== Segment start ==

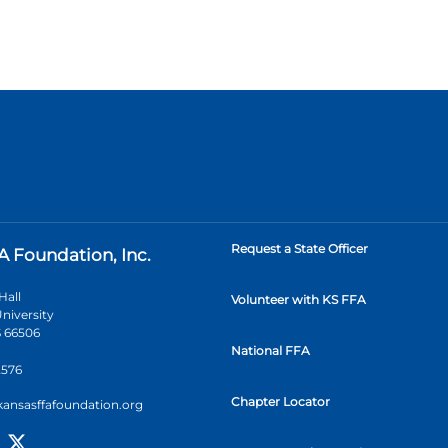
Request a State Officer
A Foundation, Inc.
Hall
Volunteer with KS FFA
niversity
 66506
National FFA
2576
Chapter Locator
kansasffafoundation.org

== Segment end ==

Problem to solve:
Print the material exactly as given, but not the pictures.

Solution:
Request a State Officer
A Foundation, Inc.
Hall
Volunteer with KS FFA
niversity
 66506
National FFA
2576
Chapter Locator
kansasffafoundation.org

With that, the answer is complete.